Mini-cerveaux : des organoïdes cultivés en laboratoire se développent comme le cerveau des nourrissons
La culture en laboratoire de versions simplifiées et miniatures de cerveaux humains peut fournir aux chercheurs un modèle inestimable pour l’étude des troubles cognitifs et comment la maladie s’installe dans cet organe incroyablement complexe, et nous avons récemment constaté que ces organoïdes présentent des similitudes frappantes avec la réalité.
Des scientifiques ont effectué une analyse inédite d’organoïdes cérébraux cultivés en laboratoire pendant 20 mois pour découvrir qu’ils s’étaient développés un peu comme un cerveau humain, en suivant une horloge interne pour guider leur développement.
Image d’entête : tirée du film la cité des enfants perdues. Les mini-cerveaux pour ces expériences ressembleraient plutôt à ça :
Exemple de mini-cerveaux cultivés en laboratoire qui ont à peu près la taille d’un pois. (Muotri Lab-UCTV)
Les organoïdes cérébraux cultivés en laboratoire gagnent en importance en tant qu’outil de recherche, offrant aux scientifiques une “plateforme” pour étudier des troubles tels que l’épilepsie, l’autisme et la schizophrénie, ou même tester les effets des médicaments psychédéliques sur différentes protéines. Ces organoïdes peuvent développer leurs propres vaisseaux sanguins et émettre des signaux électriques semblables à ceux du cerveau d’un bébé prématuré, ce qui nous éclaire sur la manière dont ils pourraient développer des caractéristiques similaires à celles du cerveau humain.
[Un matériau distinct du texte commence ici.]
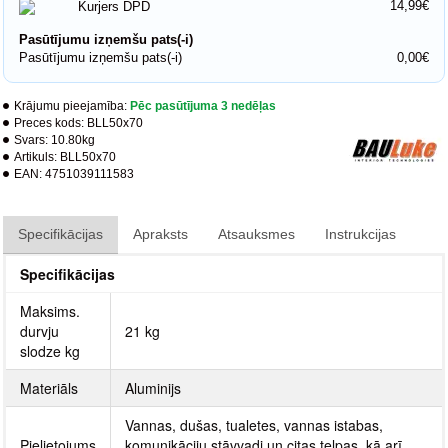
14,99€
Kurjers DPD
Pasūtījumu izņemšu pats(-i)
Pasūtījumu izņemšu pats(-i)
0,00€
Krājumu pieejamība:
Pēc pasūtījuma 3 nedēļas
Preces kods:
BLL50x70
Svars:
10.80kg
Artikuls:
BLL50x70
EAN:
4751039111583
Specifikācijas
Apraksts
Atsauksmes
Instrukcijas
Specifikācijas
Maksims.
durvju
21 kg
slodze kg
Materiāls
Aluminijs
Vannas, dušas, tualetes, vannas istabas,
Pielietojums
komunikāciju stāvvadi un citas telpas, kā arī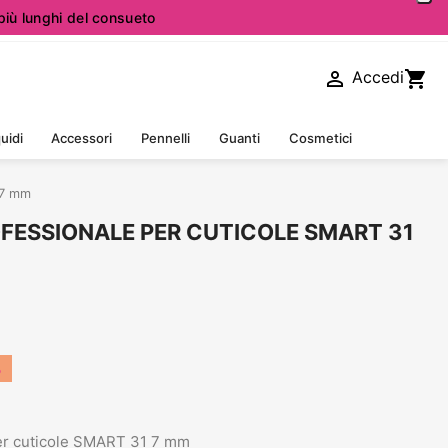
iù lunghi del consueto

shopping_cart
Accedi
uidi
Accessori
Pennelli
Guanti
Cosmetici
 7 mm
FESSIONALE PER CUTICOLE SMART 31
%
er cuticole SMART 31 7 mm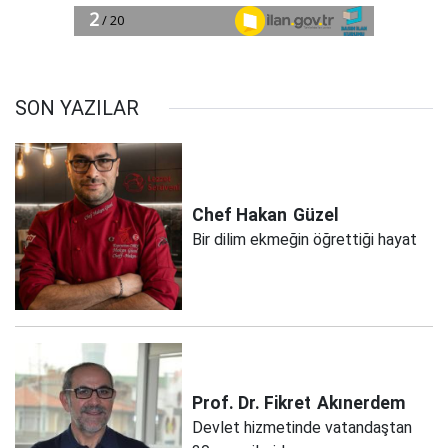
SON YAZILAR
Chef Hakan
Güzel
Bir dilim ekmeğin öğrettiği hayat
Prof. Dr. Fikret
Akınerdem
Devlet hizmetinde vatandaştan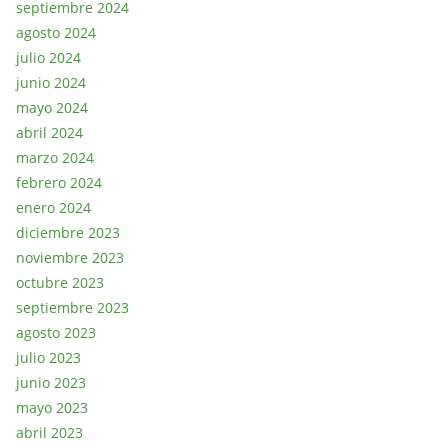
septiembre 2024
agosto 2024
julio 2024
junio 2024
mayo 2024
abril 2024
marzo 2024
febrero 2024
enero 2024
diciembre 2023
noviembre 2023
octubre 2023
septiembre 2023
agosto 2023
julio 2023
junio 2023
mayo 2023
abril 2023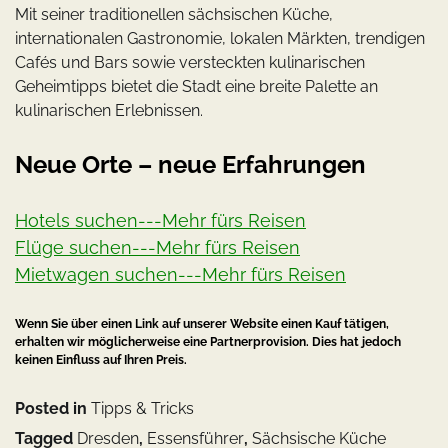
Mit seiner traditionellen sächsischen Küche,
internationalen Gastronomie, lokalen Märkten, trendigen
Cafés und Bars sowie versteckten kulinarischen
Geheimtipps bietet die Stadt eine breite Palette an
kulinarischen Erlebnissen.
Neue Orte – neue Erfahrungen
Hotels suchen---Mehr fürs Reisen
Flüge suchen---Mehr fürs Reisen
Mietwagen suchen---Mehr fürs Reisen
Wenn Sie über einen Link auf unserer Website einen Kauf tätigen,
erhalten wir möglicherweise eine Partnerprovision. Dies hat jedoch
keinen Einfluss auf Ihren Preis.
Posted in
Tipps & Tricks
Tagged
Dresden
,
Essensführer
,
Sächsische Küche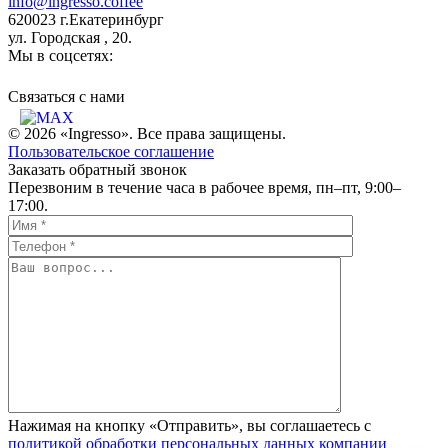
info@ingresso.coffee
620023 г.Екатеринбург
ул. Городская , 20.
Мы в соцсетях:
Связаться c нами
© 2026 «Ingresso». Все права защищены.
Пользовательское соглашение
Заказать обратный звонок
Перезвоним в течение часа в рабочее время, пн–пт, 9:00–
17:00.
Нажимая на кнопку «Отправить», вы соглашаетесь с
политикой обработки персональных данных компании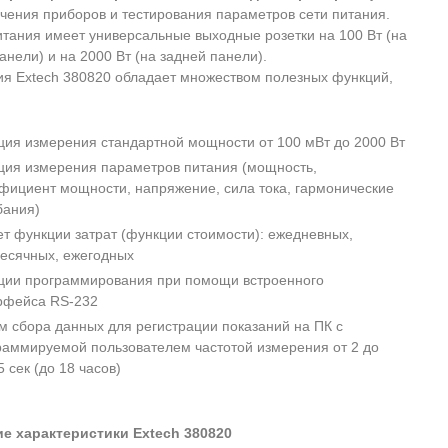
чения приборов и тестирования параметров сети питания.
итания имеет универсальные выходные розетки на 100 Вт (на
анели) и на 2000 Вт (на задней панели).
ия Extech 380820 обладает множеством полезных функций,
ция измерения стандартной мощности от 100 мВт до 2000 Вт
ция измерения параметров питания (мощность,
фициент мощности, напряжение, сила тока, гармонические
бания)
ет функции затрат (функции стоимости): ежедневных,
есячных, ежегодных
ции программирования при помощи встроенного
рфейса RS-232
м сбора данных для регистрации показаний на ПК с
раммируемой пользователем частотой измерения от 2 до
 сек (до 18 часов)
ие характеристики Extech 380820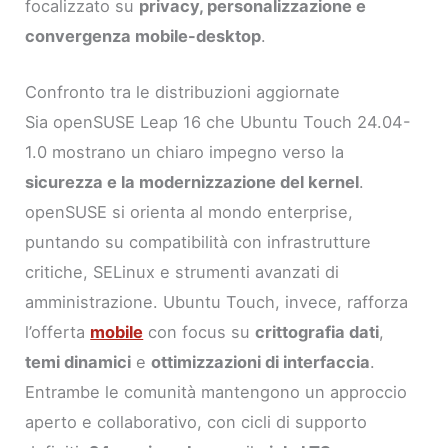
focalizzato su
privacy, personalizzazione e
convergenza mobile-desktop
.
Confronto tra le distribuzioni aggiornate
Sia openSUSE Leap 16 che Ubuntu Touch 24.04-
1.0 mostrano un chiaro impegno verso la
sicurezza e la modernizzazione del kernel
.
openSUSE si orienta al mondo enterprise,
puntando su compatibilità con infrastrutture
critiche, SELinux e strumenti avanzati di
amministrazione. Ubuntu Touch, invece, rafforza
l’offerta
mobile
con focus su
crittografia dati
,
temi dinamici
e
ottimizzazioni di interfaccia
.
Entrambe le comunità mantengono un approccio
aperto e collaborativo, con cicli di supporto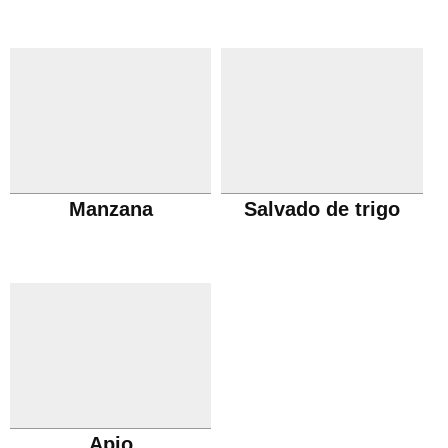
Manzana
Salvado de trigo
Apio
Mini-cerveau cultivé en laboratoire à l’université Brown (États-Unis), pouvant servir de modèles pour étudier les effets des médicaments, des traitements et des blessures sur le cerveau. Ils se sont révélés être également capables de développer leur propre réseau de capillaires. (Laboratoire Hoffman-Kim / Université de Brown)
Tout commence avec des cellules souches pluripotentes induites, qui sont soumises à des substances chimiques spécifiques qui les font évoluer en différents types de cellules cérébrales. Elles s’assemblent alors en structures 3D qui reproduisent celles du cerveau et, bien que cela n’aboutisse pas à la conscience, la structure accueille des signaux électriques qui voyagent à peu près de la même manière que dans le cerveau humain.
Dans cette nouvelle étude, des scientifiques de l’université de Stanford et de l’université de Californie, à Los Angeles, ont cultivé ces organoïdes dans des boîtes en laboratoire pendant 20 mois. Les chercheurs ont ensuite utilisé l’analyse génétique pour étudier le rythme de développement, et ils ont découvert que ces mini-cerveaux cultivés en laboratoire avaient atteint la maturité postnatale en 250 à 300 jours, une » durée parallèle au développement in vivo « .
Selon le premier auteur de l’étude, Aaron Gordon de l’Université de Californie à Los Angeles :
Nous montrons que ces organoïdes cérébraux 3D suivent une horloge interne, qui progresse dans un environnement de laboratoire parallèlement à ce qui se passe à l’intérieur d’un organisme vivant. C’est une découverte remarquable, nous montrons qu’ils atteignent la maturité postnatale vers 280 jours en culture, et qu’ensuite ils commencent avec la modélisation de certains aspects du cerveau du nourrisson, y compris les changements physiologiques connus dans la communication des neurotransmetteurs.
Ces résultats sont particulièrement significatifs car, jusqu’à présent, la vision courante concernant les cerveaux cultivés en laboratoire était que les cellules ne se développent généralement pas au-delà du stade équivalent au développement du fœtus (à l’exception notable des signaux électriques de type prématuré mentionnés ci-dessus). Ce type de recherche ouvre donc la perspective d’une maturation encore plus poussée des cerveaux cultivés en laboratoire, ce qui ouvrirait aux scientifiques des voies entièrement nouvelles pour l’étude des maladies de l’adulte, comme la schizophrénie et la démence.
Selon le coauteur de l’étude, Daniel Geschwind :
C’est une nouveauté, jusqu’à présent, personne n’a encore cultivé et caractérisé ces organoïdes pendant une telle période, ni montré qu’ils récapitulaient pour l’essentiel le développement du cerveau humain dans un environnement de laboratoire. Ce sera un coup de pouce important pour le domaine. Nous avons montré que ces organoïdes peuvent mûrir et reproduire de nombreux aspects du développement humain normal, ce qui en fait un bon modèle pour l’étude des maladies humaines dans une “boîte de conserve”.
L’étude publiée dans Nature Neuroscience : Long-term maturation of human cortical organoids matches key early postnatal transitions et présentée sur le site de l’Université de Californie à Los Angeles : ‘Brain’ organoids grown in lab mature much like infant brains.